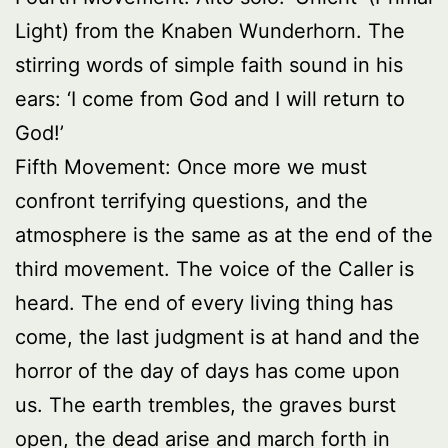
Light) from the Knaben Wunderhorn. The
stirring words of simple faith sound in his
ears: ‘I come from God and I will return to
God!’
Fifth Movement: Once more we must
confront terrifying questions, and the
atmosphere is the same as at the end of the
third movement. The voice of the Caller is
heard. The end of every living thing has
come, the last judgment is at hand and the
horror of the day of days has come upon
us. The earth trembles, the graves burst
open, the dead arise and march forth in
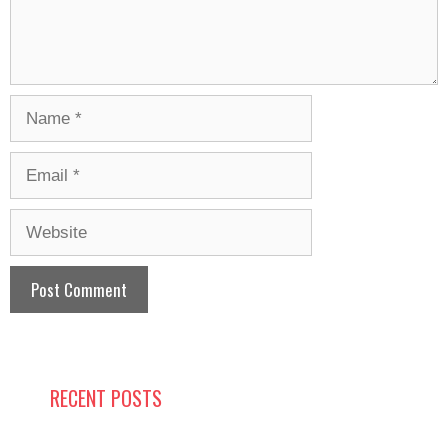
Name
Email
Website
RECENT POSTS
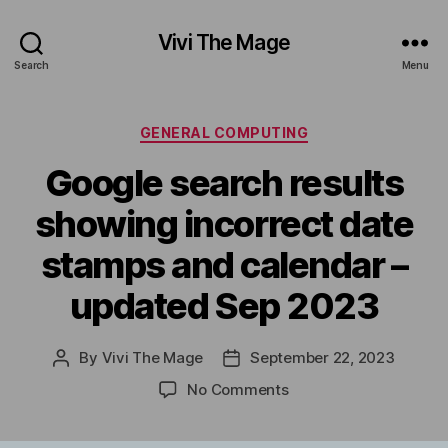
Vivi The Mage
Search
Menu
Categories
GENERAL COMPUTING
Google search results
showing incorrect date
stamps and calendar –
updated Sep 2023
By
Vivi The Mage
September 22, 2023
Post
Post
author
date
on
No Comments
Google
search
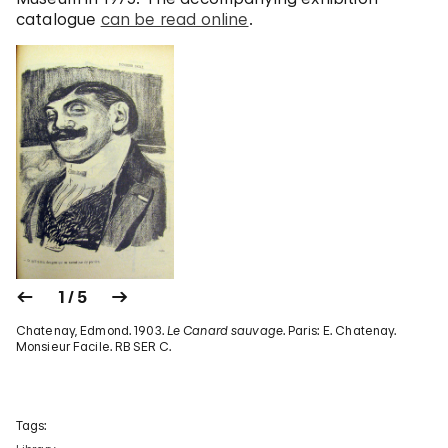
catalogue
can be read online
.
1 / 5
Chatenay, Edmond. 1903.
Le Canard sauvage
. Paris: E. Chatenay.
Monsieur Facile. RB SER C.
Tags:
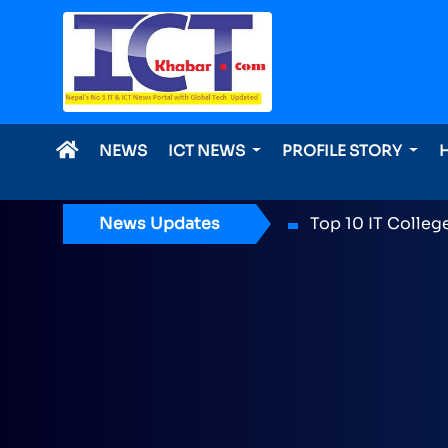
NEWS
ICT NEWS
PROFILE STORY
News Updates
ICT Award 2026 n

===============

YOUR INSTRUCTIONS: Search the records for the string "from" and, wherever a line contains it, please copy that line.

RESULT FOR THIS EXERCISE:
Light) from the Knaben Wunderhorn. The
ears: ‘I come from God and I will return to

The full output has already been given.